┏━━
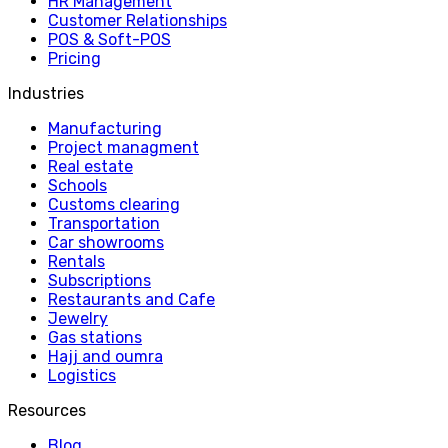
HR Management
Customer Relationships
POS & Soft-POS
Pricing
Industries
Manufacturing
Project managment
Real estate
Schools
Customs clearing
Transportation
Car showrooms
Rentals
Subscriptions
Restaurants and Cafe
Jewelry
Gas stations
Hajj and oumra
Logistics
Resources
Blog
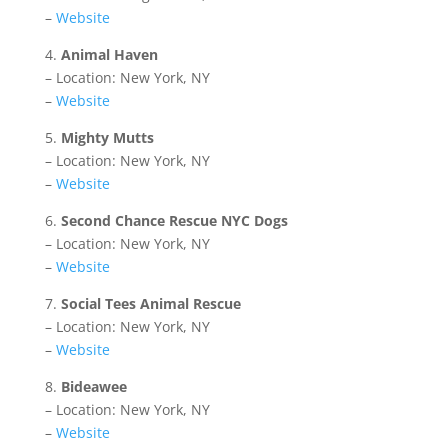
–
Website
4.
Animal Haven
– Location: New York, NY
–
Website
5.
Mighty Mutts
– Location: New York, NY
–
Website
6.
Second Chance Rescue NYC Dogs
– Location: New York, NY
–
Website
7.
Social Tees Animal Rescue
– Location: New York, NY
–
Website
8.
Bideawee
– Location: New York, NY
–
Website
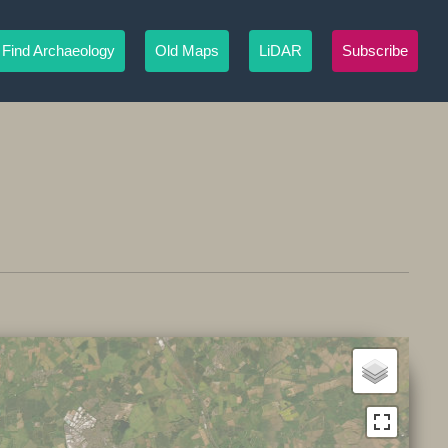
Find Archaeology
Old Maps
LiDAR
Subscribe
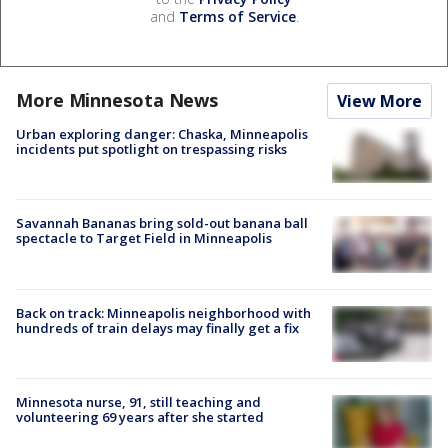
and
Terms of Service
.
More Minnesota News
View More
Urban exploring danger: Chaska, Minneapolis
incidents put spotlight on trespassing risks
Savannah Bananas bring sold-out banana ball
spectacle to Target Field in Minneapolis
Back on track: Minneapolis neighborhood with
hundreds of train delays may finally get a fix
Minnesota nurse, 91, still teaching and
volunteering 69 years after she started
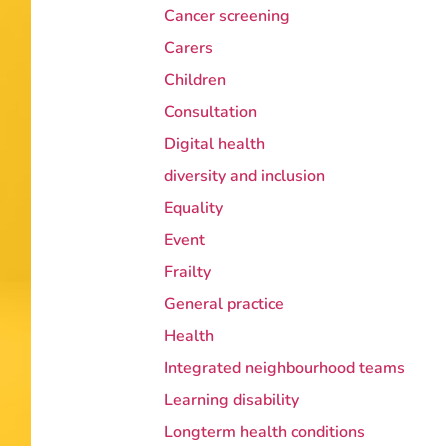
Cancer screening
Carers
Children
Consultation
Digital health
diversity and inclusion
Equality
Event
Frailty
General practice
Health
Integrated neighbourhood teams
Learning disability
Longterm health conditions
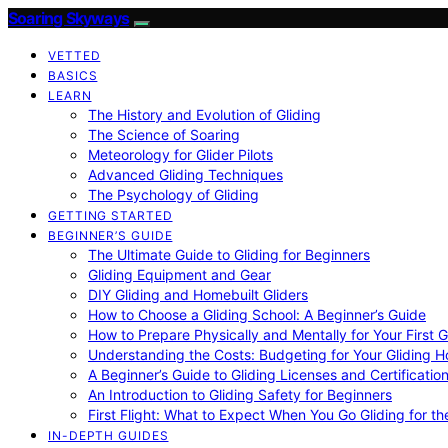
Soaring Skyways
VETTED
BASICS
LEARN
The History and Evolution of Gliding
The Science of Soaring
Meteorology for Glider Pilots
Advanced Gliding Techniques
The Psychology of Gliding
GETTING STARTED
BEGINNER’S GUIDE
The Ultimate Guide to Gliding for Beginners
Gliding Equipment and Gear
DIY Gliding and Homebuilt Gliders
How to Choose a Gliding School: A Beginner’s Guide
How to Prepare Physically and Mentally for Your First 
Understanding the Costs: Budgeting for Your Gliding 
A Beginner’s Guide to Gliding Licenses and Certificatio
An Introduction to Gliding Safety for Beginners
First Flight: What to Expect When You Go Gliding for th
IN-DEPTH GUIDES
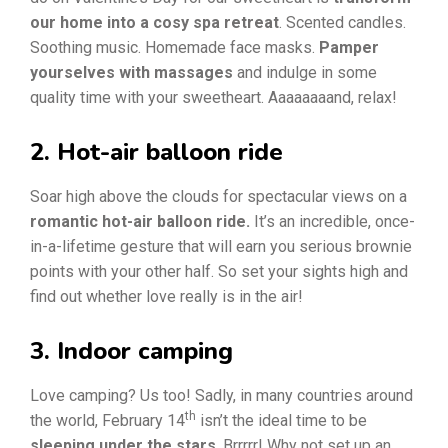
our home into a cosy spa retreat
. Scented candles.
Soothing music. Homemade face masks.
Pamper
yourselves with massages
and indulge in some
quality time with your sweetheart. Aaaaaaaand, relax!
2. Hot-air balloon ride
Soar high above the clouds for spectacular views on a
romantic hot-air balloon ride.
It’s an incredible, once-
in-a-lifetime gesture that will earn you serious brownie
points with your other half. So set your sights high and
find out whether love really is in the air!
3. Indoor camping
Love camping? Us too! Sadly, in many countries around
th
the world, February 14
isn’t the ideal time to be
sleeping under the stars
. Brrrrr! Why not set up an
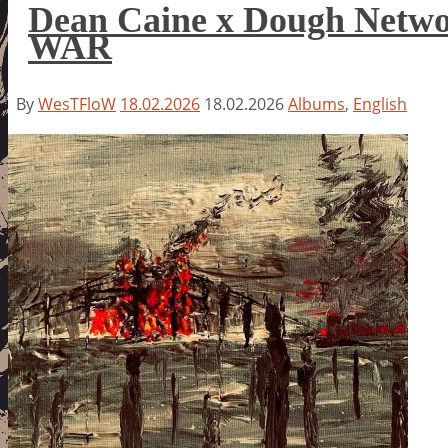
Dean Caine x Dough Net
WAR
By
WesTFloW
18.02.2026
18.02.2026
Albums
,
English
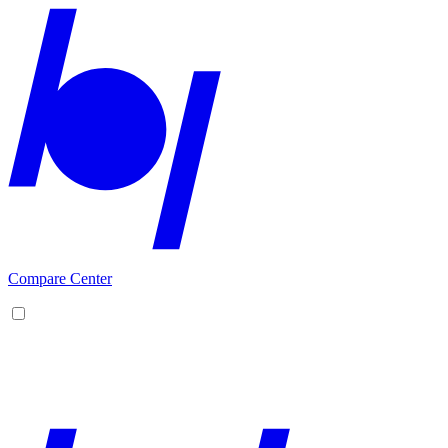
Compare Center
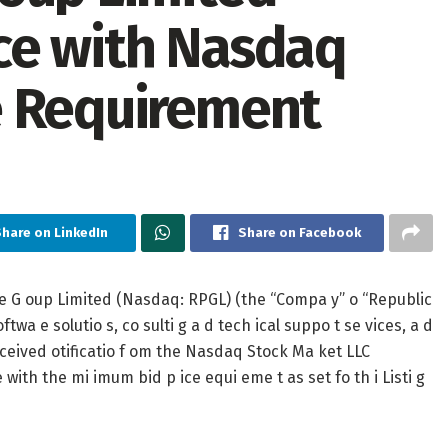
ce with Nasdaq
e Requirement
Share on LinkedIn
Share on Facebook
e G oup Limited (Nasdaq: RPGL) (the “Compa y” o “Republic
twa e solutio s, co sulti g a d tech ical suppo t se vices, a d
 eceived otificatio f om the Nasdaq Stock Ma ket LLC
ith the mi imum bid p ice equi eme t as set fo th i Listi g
┗━━
[Task prompt] Go through the material and tally every line where "Soaring" appears. The number is the whole answer.

[Result of the exercise] 2